Einige Zeit später kamen sie dann wieder und meinten, dass ich jetzt in den Männervollzug verlegt werde. Ich habe erst meinen Ohren nicht geglaubt und habe mich wirklich gefreut, dass mein Widerstand erfolgreich war!

Sie haben mir dann einiges an Zeug gegeben (Bettlaken und so was) und wir sind zu Haus 3 gegangen. Dort bekam ich dann eine Doppelzelle, die ich aber für mich alleine hatte (und das wird auch so bleiben meinten die Wärter*innen).

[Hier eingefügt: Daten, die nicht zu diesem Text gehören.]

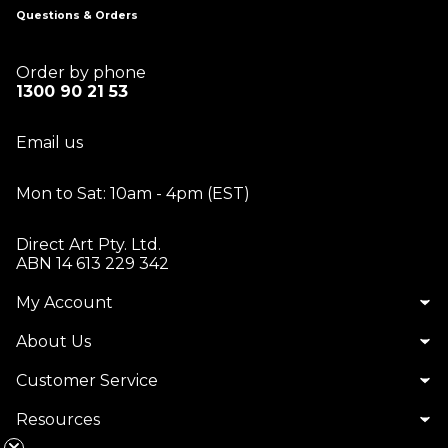
Questions & Orders
Order by phone
1300 90 21 53
Email us
Mon to Sat: 10am - 4pm (EST)
Direct Art Pty. Ltd.
ABN 14 613 229 342
My Account
About Us
Customer Service
Resources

Das finde ich ganz gut, da hier wirklich nicht viel Platz war und ich mich freier in der Zelle bewegen kann wenn ich alleine bin.

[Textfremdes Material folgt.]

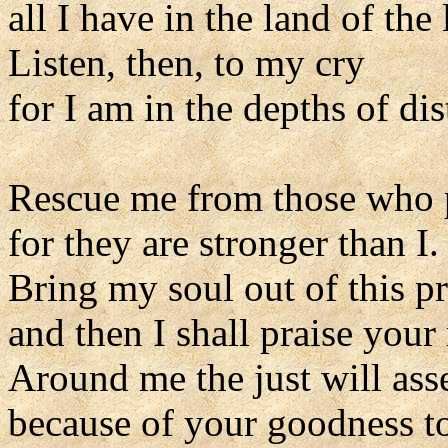
all I have in the land of the 
Listen, then, to my cry
for I am in the depths of dis
Rescue me from those who 
for they are stronger than I.
Bring my soul out of this p
and then I shall praise your
Around me the just will as
because of your goodness to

Dann gabs Mittagessen (das erste was ich seit der Verhaftung am Vortag bekommen habe). 

Zur Freistunde durfte ich mich auf einem Innenhof frei bewegen und ich war sehr erfreut, dass es da Bäume gab. Aber ich hatte auch Einzelfreistunde. Mit den anderen Gefangenen konnte ich aber über die Fenster reden.

Einer von den Mitinhaftierten konnte zum Beispiel nicht lesen und ich hab ihm dann einen Brief, den er vom Gericht erhalten hatte, vorgelesen.

Als ich wieder rein muss, werde ich noch zum Anstaltsarzt gebracht, der mich gefragt hat ob ich ein „Gender“ bin. Ich find das irgendwie niedlich wie unbeholfen er war. Da ich meine Hormonspritze aber nicht im Zeitraum der Inhaftierung benötigte (ich brauche sie nur alle 17 Tage) war das Gespräch auch schnell beendet.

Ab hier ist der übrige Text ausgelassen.